The sisters say the situation at home became so bad that their father decided to live alone with only his guards and moved his wife and son Bruce away. His businesses were also attacked and razed. The sisters say these events hardened Bruce, a "quiet, caring, young man" who became a hardened, repeat offender.

"It wasn't only Bruce; most of the people here who grew up around that period are disturbed in some way, be it too much liquor or drugs," Zama says. "None of them are functional beings. Maybe they should have gotten some kind of psychiatric help."

Nana adds: "Section One North, where our family lives, was an IFP stronghold. As a result of the IFP losing power politically, people here feel neglected, so they get swayed easily by other political parties promising them improved conditions. For example, there are hardly any taxis going past One North. Your skin can peel off while you wait in the sun for a taxi.

"Even if there are projects happening in the township, One North gets overlooked when they are looking for labour. It's one of the reasons why there is a lot of housebreaking, raping of old women. It's part of that confusion that people are feeling, that thing of feeling leaderless."

Partly because of the relationship the family built up with Hadebe during the brokering of peace, and his continued respect for their father's role in it, the Mlaba fold is now an ANC family.

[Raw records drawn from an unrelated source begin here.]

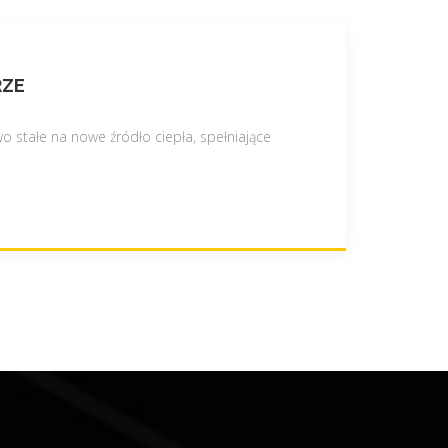
RZE
o stałe na nowe źródło ciepła, spełniające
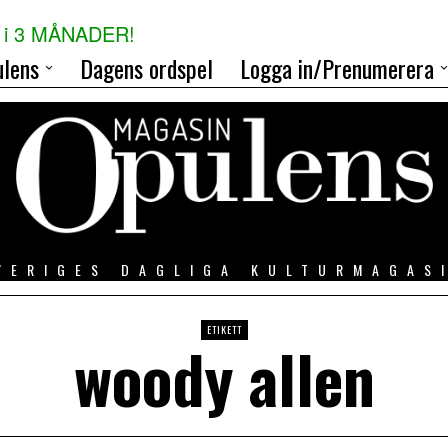
i 3 MÅNADER!
lens
Dagens ordspel
Logga in/Prenumerera
VERIGES DAGLIGA KULTURMAGAS
ETIKETT
woody allen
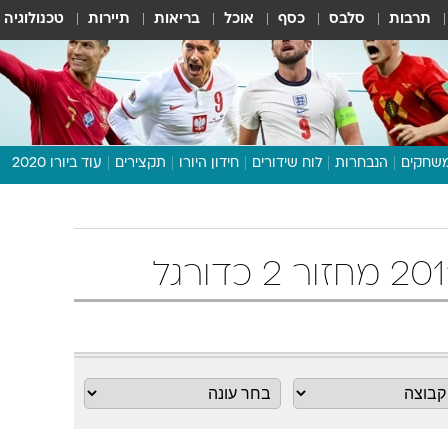
תרבות
סלבס
כסף
אוכל
בריאות
תיירות
טכנולוגיה
שחקים
הנבחרות
לוח שידורים
חידון היורו
תקצירים
עוד ביורו 2020
דיבור צפוף
תכנית היורו
לוח תוצאות
מגזין
דעות ופרשנויות
וואלה! ספורט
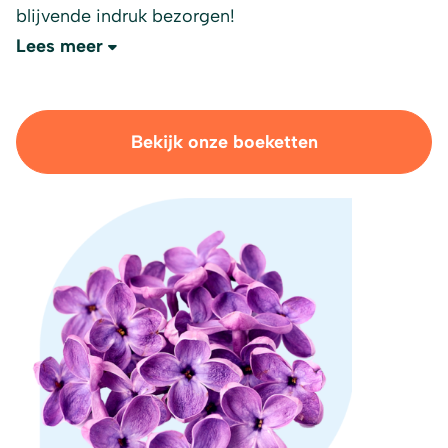
blijvende indruk bezorgen!
Lees meer
Bekijk onze boeketten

But Zama is cautious. "I don't like politics; it destroyed my family," she says. "Even after the peace, it's not good to see how my dad was regarded [as a warlord]. Meshack Hadebe is the only person who remembers my dad's true legacy in helping to bringing peace in Mpumalanga.

"I don't care for politics but I have seen the difference some political parties make. Meshack, I would say, inspires me to vote. If I could vote for him personally, I would …

"I can say he is following in our father's footsteps, in that he approaches politics as a civic duty towards your fellow man. He's the reason we're ANC members in this family. He's doing work my dad would be proud of."